Stacks Image 7

The building above is mentioned by Pevsner in the first edition as 14 - 18 St Mary’s Street and described as “with a pedimented Georgian doorway, but it is a house of c.1500 and has three oriel windows with original sills. They illustrate the Slaughter of the Philistines by Samson, Samson and Delila, a man (Hercules?) wrestling with two dragons, three shields supported by putti, and mermaids." James Bettley, in his Third Edition revision adds to those last few words as follows "… three shields supported by putti, a bust of the Virgin Mary and mermaids." He goes on to state "Evidence at the rear of an external first-floor gallery, suggesting that it was originally a hostelry connected with the priory opposite." There is no mention here of a gildhall but it is not unknown for hostelries by a church to have been one.

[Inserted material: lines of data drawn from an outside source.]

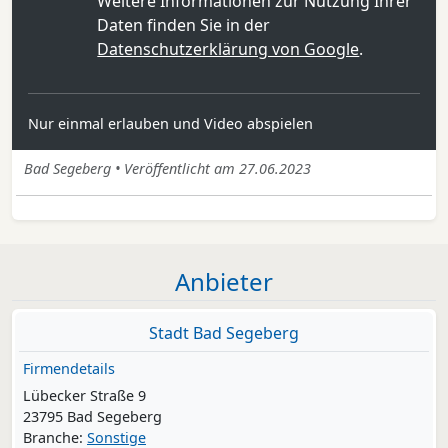
Weitere Informationen zur Nutzung Ihrer
Daten finden Sie in der
Datenschutzerklärung von Google
.
Nur einmal erlauben und Video abspielen
Bad Segeberg • Veröffentlicht am 27.06.2023
Anbieter
Stadt Bad Segeberg
Firmendetails
Lübecker Straße 9
23795 Bad Segeberg
Branche:
Sonstige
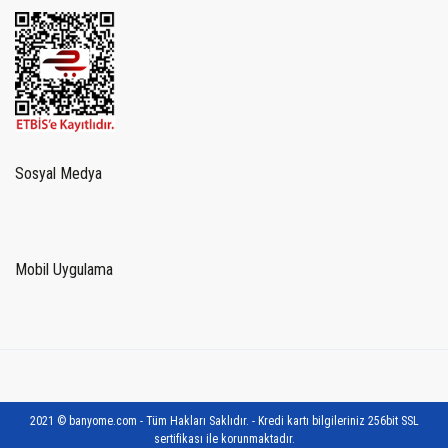
Sosyal Medya
Mobil Uygulama
2021 © banyome.com - Tüm Hakları Saklıdır. - Kredi kartı bilgileriniz 256bit SSL
sertifikası ile korunmaktadır.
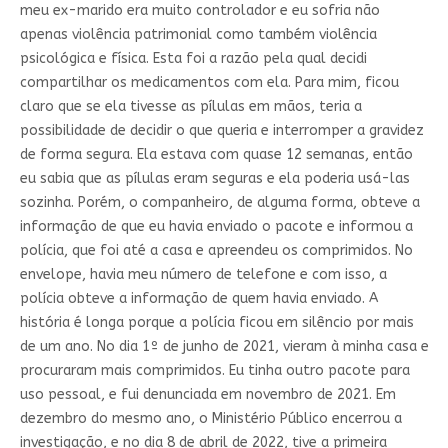
meu ex-marido era muito controlador e eu sofria não
apenas violência patrimonial como também violência
psicológica e física. Esta foi a razão pela qual decidi
compartilhar os medicamentos com ela. Para mim, ficou
claro que se ela tivesse as pílulas em mãos, teria a
possibilidade de decidir o que queria e interromper a gravidez
de forma segura. Ela estava com quase 12 semanas, então
eu sabia que as pílulas eram seguras e ela poderia usá-las
sozinha. Porém, o companheiro, de alguma forma, obteve a
informação de que eu havia enviado o pacote e informou a
polícia, que foi até a casa e apreendeu os comprimidos. No
envelope, havia meu número de telefone e com isso, a
polícia obteve a informação de quem havia enviado. A
história é longa porque a polícia ficou em silêncio por mais
de um ano. No dia 1º de junho de 2021, vieram à minha casa e
procuraram mais comprimidos. Eu tinha outro pacote para
uso pessoal, e fui denunciada em novembro de 2021. Em
dezembro do mesmo ano, o Ministério Público encerrou a
investigação, e no dia 8 de abril de 2022, tive a primeira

However, someone locally thinks it was a Guildhall as evidenced by the plaque on the building to the right of the Georgian doorway, seen below - but note that this implies a craft guild and not a religious or parish gild. It could, of course, have had associations with both.

The listing here says it was considered to have been a private residence by Suckling (pdf downloadable from Sources), though often supposed to be connected with the Nunnery on the opposite side of the road. There is no mention of a guildhall here either.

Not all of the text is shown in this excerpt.